(Provided records Opens)
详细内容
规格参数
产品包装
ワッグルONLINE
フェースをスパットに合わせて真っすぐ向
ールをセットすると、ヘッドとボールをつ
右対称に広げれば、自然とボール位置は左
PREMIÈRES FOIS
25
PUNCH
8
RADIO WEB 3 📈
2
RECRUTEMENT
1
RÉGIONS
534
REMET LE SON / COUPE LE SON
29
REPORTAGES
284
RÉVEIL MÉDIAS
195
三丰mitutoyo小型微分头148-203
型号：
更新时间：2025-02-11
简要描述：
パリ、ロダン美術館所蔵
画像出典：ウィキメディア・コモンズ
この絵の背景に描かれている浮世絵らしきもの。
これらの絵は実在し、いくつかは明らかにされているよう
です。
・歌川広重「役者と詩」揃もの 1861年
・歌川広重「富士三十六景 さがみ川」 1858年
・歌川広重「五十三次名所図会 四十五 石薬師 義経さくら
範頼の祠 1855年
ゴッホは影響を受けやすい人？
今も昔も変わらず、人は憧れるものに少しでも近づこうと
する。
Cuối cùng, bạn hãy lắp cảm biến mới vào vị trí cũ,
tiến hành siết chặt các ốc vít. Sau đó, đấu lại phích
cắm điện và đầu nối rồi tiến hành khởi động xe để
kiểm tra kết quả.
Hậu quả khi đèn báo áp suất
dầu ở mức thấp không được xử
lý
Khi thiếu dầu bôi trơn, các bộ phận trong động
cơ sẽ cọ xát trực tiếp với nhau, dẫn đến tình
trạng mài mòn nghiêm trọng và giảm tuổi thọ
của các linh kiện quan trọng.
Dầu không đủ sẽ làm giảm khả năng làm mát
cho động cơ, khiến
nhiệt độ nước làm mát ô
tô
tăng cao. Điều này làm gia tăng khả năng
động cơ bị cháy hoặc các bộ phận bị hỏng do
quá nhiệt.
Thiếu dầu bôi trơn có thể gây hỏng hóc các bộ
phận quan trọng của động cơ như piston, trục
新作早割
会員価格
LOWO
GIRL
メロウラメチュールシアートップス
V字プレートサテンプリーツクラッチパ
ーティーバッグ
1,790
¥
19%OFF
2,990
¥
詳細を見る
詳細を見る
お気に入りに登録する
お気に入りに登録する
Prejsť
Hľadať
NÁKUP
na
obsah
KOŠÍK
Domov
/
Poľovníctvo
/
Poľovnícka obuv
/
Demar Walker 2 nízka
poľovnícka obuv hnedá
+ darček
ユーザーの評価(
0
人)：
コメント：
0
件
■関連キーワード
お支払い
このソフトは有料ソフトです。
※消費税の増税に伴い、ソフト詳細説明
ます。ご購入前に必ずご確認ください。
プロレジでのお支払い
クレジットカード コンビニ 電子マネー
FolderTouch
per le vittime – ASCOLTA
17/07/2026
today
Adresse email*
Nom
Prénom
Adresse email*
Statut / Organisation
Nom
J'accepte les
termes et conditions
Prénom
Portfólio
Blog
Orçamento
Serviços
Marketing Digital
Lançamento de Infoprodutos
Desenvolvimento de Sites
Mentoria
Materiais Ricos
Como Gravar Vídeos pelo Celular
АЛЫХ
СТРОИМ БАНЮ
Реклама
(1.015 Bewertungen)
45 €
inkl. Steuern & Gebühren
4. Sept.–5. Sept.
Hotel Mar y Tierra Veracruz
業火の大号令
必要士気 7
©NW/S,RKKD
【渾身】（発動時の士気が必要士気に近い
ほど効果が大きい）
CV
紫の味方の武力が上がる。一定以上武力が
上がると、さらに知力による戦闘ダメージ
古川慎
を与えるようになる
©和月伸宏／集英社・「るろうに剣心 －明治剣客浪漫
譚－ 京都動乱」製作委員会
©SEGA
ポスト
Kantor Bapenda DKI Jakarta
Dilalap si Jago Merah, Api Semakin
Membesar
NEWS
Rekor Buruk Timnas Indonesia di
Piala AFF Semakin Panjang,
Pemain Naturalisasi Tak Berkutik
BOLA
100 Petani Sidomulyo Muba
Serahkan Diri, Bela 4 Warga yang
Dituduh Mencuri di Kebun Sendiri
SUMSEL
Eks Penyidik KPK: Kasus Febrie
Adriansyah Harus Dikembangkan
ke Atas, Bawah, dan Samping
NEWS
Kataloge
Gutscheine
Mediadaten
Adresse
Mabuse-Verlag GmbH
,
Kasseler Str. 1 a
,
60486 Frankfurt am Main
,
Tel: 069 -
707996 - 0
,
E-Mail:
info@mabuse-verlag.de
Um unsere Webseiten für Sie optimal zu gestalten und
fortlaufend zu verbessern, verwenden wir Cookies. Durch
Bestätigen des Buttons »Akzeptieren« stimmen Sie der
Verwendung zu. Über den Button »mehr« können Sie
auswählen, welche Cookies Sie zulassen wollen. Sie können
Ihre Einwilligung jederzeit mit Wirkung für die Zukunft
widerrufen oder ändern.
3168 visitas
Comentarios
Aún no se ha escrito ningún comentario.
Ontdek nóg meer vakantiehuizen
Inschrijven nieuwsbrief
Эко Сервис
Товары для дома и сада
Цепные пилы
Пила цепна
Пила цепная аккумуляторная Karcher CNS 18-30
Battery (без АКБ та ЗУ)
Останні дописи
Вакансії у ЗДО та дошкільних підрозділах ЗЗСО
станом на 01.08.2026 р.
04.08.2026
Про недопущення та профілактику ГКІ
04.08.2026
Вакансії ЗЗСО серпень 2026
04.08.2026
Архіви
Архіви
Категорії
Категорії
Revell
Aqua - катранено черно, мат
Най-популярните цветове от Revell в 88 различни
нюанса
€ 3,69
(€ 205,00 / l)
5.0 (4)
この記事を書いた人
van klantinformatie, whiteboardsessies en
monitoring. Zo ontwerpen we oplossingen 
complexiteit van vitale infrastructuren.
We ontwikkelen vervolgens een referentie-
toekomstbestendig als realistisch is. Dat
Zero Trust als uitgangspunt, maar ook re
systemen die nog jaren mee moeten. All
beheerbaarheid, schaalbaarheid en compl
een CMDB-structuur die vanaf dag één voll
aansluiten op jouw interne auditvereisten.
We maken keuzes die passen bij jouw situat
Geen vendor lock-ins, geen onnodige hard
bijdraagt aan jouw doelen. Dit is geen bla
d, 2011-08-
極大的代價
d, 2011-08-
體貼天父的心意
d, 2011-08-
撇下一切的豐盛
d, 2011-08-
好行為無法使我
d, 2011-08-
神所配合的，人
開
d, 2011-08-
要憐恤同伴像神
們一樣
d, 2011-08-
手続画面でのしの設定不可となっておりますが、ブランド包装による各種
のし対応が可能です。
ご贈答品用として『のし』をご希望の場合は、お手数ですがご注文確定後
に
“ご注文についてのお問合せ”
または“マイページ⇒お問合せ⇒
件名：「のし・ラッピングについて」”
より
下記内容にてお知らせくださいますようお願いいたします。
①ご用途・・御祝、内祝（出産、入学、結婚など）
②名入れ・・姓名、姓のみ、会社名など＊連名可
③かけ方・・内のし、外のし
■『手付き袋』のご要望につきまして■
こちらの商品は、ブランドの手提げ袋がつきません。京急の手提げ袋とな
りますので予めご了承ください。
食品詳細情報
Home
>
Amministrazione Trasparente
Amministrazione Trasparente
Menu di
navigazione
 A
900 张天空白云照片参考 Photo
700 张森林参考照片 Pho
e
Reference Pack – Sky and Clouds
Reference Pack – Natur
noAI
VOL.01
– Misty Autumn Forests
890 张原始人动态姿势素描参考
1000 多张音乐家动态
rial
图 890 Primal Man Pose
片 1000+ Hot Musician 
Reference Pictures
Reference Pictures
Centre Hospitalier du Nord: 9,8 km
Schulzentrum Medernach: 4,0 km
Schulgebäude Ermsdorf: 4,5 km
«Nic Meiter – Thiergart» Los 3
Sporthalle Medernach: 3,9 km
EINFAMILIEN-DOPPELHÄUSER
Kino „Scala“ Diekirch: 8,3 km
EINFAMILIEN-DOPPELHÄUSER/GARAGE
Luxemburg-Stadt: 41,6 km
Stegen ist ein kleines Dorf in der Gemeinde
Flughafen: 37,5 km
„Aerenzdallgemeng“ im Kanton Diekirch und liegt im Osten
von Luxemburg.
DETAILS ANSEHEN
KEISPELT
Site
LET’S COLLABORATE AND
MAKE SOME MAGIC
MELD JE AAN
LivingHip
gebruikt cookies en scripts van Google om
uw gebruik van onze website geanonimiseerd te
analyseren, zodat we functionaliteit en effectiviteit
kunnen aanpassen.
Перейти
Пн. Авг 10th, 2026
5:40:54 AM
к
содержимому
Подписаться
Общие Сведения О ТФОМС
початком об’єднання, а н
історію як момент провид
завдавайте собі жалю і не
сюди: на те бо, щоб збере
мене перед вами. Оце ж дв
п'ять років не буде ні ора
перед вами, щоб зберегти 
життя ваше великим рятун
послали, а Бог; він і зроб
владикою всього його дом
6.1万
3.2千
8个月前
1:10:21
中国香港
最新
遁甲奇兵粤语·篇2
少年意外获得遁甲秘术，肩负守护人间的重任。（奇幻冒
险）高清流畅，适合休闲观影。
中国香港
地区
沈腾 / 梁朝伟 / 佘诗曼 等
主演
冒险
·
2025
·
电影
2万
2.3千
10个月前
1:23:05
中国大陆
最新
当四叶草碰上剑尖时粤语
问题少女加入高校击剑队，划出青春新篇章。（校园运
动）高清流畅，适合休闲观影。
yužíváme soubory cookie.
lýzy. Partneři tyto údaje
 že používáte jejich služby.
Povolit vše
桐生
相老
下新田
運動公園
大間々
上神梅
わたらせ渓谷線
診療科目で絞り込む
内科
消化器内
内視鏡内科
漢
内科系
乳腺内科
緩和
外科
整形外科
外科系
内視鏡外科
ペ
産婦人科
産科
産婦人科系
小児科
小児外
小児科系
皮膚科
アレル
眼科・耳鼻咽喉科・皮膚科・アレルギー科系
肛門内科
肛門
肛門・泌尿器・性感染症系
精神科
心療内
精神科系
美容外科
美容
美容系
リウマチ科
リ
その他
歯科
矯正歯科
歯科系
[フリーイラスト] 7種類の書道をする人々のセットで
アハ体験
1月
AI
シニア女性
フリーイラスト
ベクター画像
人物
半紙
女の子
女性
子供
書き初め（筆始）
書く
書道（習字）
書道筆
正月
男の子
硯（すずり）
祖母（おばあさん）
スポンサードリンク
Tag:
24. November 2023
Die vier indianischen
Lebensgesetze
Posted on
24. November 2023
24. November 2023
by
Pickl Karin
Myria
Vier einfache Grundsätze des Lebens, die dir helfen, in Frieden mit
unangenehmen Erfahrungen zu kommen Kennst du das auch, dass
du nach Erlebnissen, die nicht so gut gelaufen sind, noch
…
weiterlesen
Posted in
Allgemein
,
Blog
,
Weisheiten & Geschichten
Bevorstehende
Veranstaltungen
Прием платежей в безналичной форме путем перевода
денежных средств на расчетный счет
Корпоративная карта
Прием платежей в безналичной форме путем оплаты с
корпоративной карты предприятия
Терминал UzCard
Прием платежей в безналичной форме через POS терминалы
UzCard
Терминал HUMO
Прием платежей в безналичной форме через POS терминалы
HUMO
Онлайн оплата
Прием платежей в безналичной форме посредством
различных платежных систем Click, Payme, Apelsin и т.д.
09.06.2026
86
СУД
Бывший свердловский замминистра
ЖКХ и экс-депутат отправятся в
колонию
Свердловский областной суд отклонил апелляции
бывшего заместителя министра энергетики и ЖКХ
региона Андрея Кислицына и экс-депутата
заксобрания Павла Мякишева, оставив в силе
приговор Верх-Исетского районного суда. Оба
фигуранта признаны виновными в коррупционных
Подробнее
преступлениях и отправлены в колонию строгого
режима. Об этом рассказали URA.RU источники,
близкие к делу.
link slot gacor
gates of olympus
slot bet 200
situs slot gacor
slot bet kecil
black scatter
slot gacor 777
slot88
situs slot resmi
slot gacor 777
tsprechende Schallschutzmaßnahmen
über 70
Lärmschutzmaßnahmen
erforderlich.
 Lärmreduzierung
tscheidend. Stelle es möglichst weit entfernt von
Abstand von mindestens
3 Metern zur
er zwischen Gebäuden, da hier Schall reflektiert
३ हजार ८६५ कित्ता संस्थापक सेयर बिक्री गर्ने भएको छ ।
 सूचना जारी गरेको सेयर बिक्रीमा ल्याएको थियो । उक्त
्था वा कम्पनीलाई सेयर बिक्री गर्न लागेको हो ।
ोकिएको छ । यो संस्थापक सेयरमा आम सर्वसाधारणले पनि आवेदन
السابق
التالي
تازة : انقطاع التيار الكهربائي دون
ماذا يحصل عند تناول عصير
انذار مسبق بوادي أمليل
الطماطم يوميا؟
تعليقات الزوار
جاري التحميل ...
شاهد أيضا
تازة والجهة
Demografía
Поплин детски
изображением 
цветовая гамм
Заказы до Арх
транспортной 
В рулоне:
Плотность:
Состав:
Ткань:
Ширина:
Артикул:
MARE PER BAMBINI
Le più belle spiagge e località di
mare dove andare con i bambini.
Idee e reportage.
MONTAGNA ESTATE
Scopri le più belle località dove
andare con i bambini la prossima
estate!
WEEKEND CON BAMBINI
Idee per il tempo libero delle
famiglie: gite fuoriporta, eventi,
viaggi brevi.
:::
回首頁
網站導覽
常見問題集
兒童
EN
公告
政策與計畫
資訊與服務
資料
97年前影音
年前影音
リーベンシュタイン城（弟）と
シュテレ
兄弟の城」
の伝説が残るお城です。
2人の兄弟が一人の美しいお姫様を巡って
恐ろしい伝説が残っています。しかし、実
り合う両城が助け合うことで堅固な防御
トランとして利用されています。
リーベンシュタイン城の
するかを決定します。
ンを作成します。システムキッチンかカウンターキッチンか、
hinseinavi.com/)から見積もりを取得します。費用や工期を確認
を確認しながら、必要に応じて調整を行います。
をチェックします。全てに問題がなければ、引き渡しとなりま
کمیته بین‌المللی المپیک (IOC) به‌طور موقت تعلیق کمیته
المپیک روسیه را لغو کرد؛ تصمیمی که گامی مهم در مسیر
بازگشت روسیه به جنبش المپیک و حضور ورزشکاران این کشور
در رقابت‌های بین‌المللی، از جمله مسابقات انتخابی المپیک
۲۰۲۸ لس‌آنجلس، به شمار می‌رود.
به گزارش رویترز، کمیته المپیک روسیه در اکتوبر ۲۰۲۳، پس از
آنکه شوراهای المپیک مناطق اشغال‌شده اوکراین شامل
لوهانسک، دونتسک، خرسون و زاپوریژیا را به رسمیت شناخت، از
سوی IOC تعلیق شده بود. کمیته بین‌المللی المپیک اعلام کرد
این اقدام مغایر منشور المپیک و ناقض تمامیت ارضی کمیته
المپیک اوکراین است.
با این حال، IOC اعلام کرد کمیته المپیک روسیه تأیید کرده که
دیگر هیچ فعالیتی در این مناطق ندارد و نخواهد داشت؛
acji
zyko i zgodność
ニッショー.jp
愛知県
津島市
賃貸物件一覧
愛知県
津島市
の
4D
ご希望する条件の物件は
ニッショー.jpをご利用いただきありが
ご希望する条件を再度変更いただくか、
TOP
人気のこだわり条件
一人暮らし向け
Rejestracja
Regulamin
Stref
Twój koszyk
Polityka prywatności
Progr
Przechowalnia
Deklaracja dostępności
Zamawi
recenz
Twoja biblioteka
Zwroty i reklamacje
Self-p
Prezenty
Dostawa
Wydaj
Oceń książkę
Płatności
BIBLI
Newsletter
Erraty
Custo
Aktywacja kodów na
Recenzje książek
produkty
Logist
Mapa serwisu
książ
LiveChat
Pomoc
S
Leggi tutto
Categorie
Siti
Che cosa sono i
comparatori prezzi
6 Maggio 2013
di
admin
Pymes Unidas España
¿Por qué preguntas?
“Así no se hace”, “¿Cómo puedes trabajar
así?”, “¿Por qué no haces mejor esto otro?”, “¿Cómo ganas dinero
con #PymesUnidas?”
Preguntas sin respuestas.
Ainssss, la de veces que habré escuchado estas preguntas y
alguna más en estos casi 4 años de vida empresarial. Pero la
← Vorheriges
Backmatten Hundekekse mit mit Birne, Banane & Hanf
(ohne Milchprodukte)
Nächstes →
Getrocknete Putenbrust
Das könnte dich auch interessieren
(Provided records Closes)
■ Task description ■
In the data above, tally the lines holding "località" and answer with the figure only.

■ Exercise result ■
2